▶ [What you have to do]:
The reply should consist of one number, the count of lines below in which the word "cookies" appears.

(Page images and extracted text)
- Opening Delimiter -

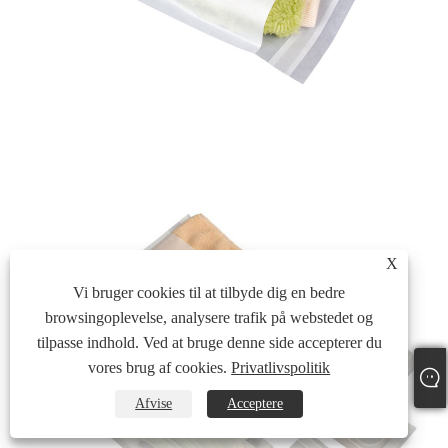
X
Vi bruger cookies til at tilbyde dig en bedre
browsingoplevelse, analysere trafik på webstedet og
tilpasse indhold. Ved at bruge denne side accepterer du
vores brug af cookies.
Privatlivspolitik
Afvise
Acceptere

- Closing Delimiter -

▶ [Result of this exercise]:
2